[Collected data]
........

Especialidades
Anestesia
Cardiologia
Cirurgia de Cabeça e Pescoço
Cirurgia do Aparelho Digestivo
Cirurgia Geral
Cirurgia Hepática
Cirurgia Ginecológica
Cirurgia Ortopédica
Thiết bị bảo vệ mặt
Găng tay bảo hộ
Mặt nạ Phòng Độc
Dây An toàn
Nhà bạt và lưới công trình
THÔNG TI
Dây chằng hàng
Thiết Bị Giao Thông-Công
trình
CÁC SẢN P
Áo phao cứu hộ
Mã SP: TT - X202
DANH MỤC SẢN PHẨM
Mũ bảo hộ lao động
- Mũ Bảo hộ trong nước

........

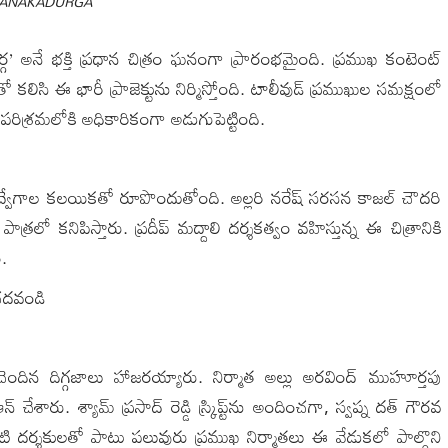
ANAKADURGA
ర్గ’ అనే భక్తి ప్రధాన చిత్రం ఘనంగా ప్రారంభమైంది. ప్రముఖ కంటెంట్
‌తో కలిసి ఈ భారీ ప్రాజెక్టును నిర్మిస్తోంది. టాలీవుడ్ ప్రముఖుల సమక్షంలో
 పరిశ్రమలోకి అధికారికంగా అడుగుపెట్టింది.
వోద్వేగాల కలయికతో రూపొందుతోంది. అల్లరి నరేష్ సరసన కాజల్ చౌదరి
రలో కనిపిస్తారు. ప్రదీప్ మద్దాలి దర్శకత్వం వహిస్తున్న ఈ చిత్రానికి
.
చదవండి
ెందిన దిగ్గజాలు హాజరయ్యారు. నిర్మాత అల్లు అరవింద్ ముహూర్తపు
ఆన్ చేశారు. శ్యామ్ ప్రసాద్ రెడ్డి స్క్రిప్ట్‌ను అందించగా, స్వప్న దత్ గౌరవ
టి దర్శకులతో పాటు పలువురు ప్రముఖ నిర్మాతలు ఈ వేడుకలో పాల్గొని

........

**Task requirements:**
For the lines above, output exactly those from the line containing "Especialidades" through the line containing "Mũ bảo hộ lao động", and skip the others.

**Completed exercise:**
Especialidades
Anestesia
Cardiologia
Cirurgia de Cabeça e Pescoço
Cirurgia do Aparelho Digestivo
Cirurgia Geral
Cirurgia Hepática
Cirurgia Ginecológica
Cirurgia Ortopédica
Thiết bị bảo vệ mặt
Găng tay bảo hộ
Mặt nạ Phòng Độc
Dây An toàn
Nhà bạt và lưới công trình
THÔNG TI
Dây chằng hàng
Thiết Bị Giao Thông-Công
trình
CÁC SẢN P
Áo phao cứu hộ
Mã SP: TT - X202
DANH MỤC SẢN PHẨM
Mũ bảo hộ lao động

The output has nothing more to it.